Sono giorni di casa questi.
In cui in effetti la mia testa
vuole trovare spazio solo per questo. O meglio: avrebbe voluto trovare spazio
anche per qualcos’altro, ma qualcos’altro non ha voluto trovare spazio per lei.
E quindi rimane la casa.
Sono per cui giorni in cui mi
chiedo cosa sia casa. In cui vengo qui dopo il lavoro, mi guardo intorno, cerco
di trovare una famigliarità negli oggetti che mi circondano. E subito compare
la parola famigliarità. E penso che casa sia dove è la mia famiglia. La mia
famiglia che in quest’ultimo mese, paradossalmente, diventa protagonista. Perché
siamo tutti sulla stessa barca. Lo siamo sempre stati certo, ma forse ora che
non viviamo più insieme lo siamo ancora di più. Noi stiamo capendo che diamine
sta succedendo. O forse noi non lo stiamo capendo. Sta succedendo e basta. Ma siamo
noi. Come sempre. Ma forse più di sempre.
Poi però se penso che associo casa
alla famiglia, il pensiero successivo è che nella mia scelta di andare a vivere
da sola c’è qualcosa di sbagliato.. Casa è dove c’è famiglia, eravamo in sei e
ora sono sola..
Qualcosa, fosse anche solo matematicamente parlando, non torna.

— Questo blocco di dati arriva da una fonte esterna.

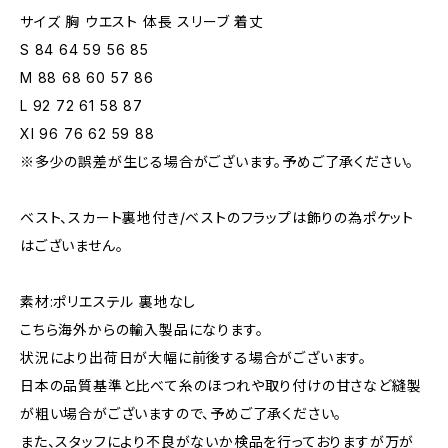
サイズ 胸 ウエスト 体長 スリーブ 着丈
S 84 64 59 56 85
M 88 68 60 57 86
L 92 72 61 58 87
Xl 96 76 62 59 88
※多少の誤差が生じる場合がございます。予めご了承ください。
ベスト、スカート裏地付き/ベストのフラップは飾りの為ポケット
はございません。
素材:ポリエステル 裏地なし
こちら海外からの輸入製品になります。
状況により出荷日が大幅に前後する場合がございます。
日本の品質基準と比べて糸のほつれや取り付けの甘さなど縫製
が粗い場合がございますので、予めご了承ください。
また、スタッフにより不良がないか検品を行っておりますが万が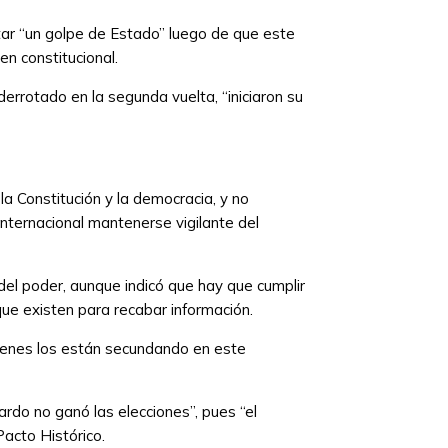
tar “un golpe de Estado” luego de que este
en constitucional.
derrotado en la segunda vuelta, “iniciaron su
a Constitución y la democracia, y no
internacional mantenerse vigilante del
del poder, aunque indicó que hay que cumplir
ue existen para recabar información.
uienes los están secundando en este
rdo no ganó las elecciones”, pues “el
Pacto Histórico.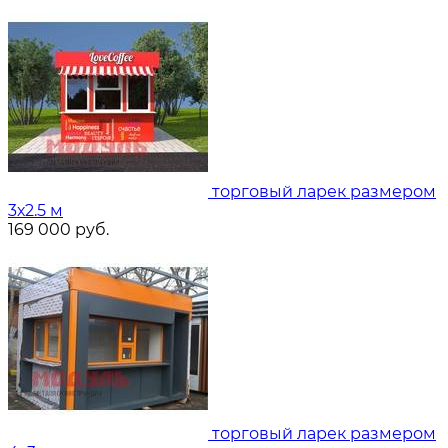
торговый ларек размером
3х2.5 м
169 000
руб.
торговый ларек размером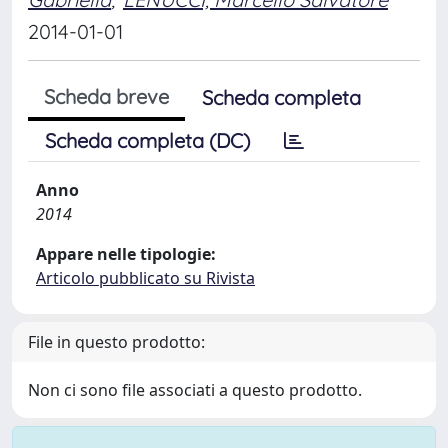
2014-01-01
Scheda breve
Scheda completa
Scheda completa (DC)
Anno
2014
Appare nelle tipologie:
Articolo pubblicato su Rivista
File in questo prodotto:
Non ci sono file associati a questo prodotto.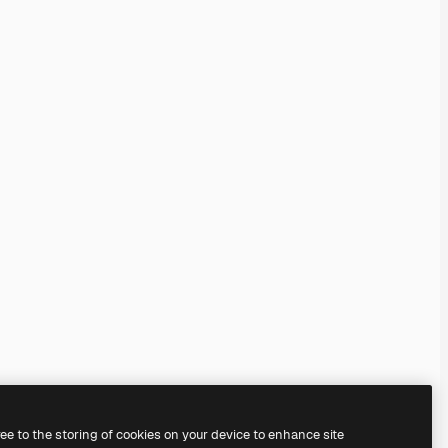
ree to the storing of cookies on your device to enhance site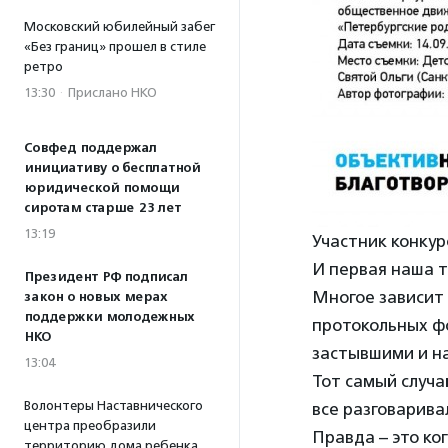
Московский юбилейный забег
«Без границ» прошел в стиле
ретро
13:30
·
Прислано НКО
Совфед поддержал
инициативу о бесплатной
юридической помощи
сиротам старше 23 лет
13:19
Участник конку
И первая наша т
Президент РФ подписал
Многое зависит 
закон о новых мерах
поддержки молодежных
протокольных фо
НКО
застывшими и н
13:04
Тот самый случа
Волонтеры Наставнического
все разговарива
центра преобразили
Правда – это ко
территорию дома ребенка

Una definizione che mi viene
spesso alla mente è che casa è dove mi siedo sul divano e divento leggera. La
mia dannata onestà intellettuale mi fa ammettere che la parola “leggera” è una
scelta più poetica che sincera.
Dove mi siedo sul divano e
divento molle.
La sincerità forse doveva
lasciare spazio alla poesia. Ma rende di più l’idea. Mi siedo e..sono a mio
agio. Non devo necessariamente essere composta. Tutto il mio peso deve sentirsi
accolto su questo divano. Senza preoccupazioni. È un’immagine che ho della
casa.
E intanto mi sdraio sull’amaca.
Altre sono le immagini, ma ancora
di più sono le sensazioni. Alcune belle, altre meno belle, alcune si contraddicono
tra loro. Forse anche questo è andare a vivere da soli: un gran casino. Ed essere
in grado di metterlo in ordine. O trovarci dentro un proprio ordine.
Mi alzo al mattino e devo tirare
su io la tapparella della cucina. Non che prima avessi un maggiordomo. Ma su
sei persone non ero certo io la prima ad alzarmi. E trovavo il caffè nella mia
tazza. Era una sorta di buongiorno. Era un bel buongiorno. Ora mi ritrovo a
doverne trovare un altro. Lo troverò, sicuramente, col tempo lo troverò. Ma dopo
26 anni cambiare il buongiorno ha un nonsochè di destabilizzante.
Recentemente ho letto che i
cambiamenti non sono necessariamente un meglio o un peggio. Sono dei
cambiamenti. Stop. Siamo noi, poi, che li dobbiamo per forza connotare. Faccio
mia questa cosa e aspetto a connotare. Prima o poi lo farò, sicuramente, ma ora
lo prendo come cambiamento e vediamo.
Tra tutte le cose che sono in
questo momento - e ne sono tante, alcune sono belle, altre meno belle, alcune
si contraddicono tra loro - tra tutte le cose che sono in questo momento quella
che sono di più è forse curiosa. Sono estremamente curiosa. Di vedere come
andrà avanti. Sono proprio curiosa di saperlo. Diciamo che se ci fossero 10
film da vedere al cinema e mi interessassero tutti, sceglierei di vedere
questo: come andrà avanti questa storia di me che vivo da sola.
Magari, prima o poi, scenderò
dall’amaca e mi siederò sul divano per vedere questo film.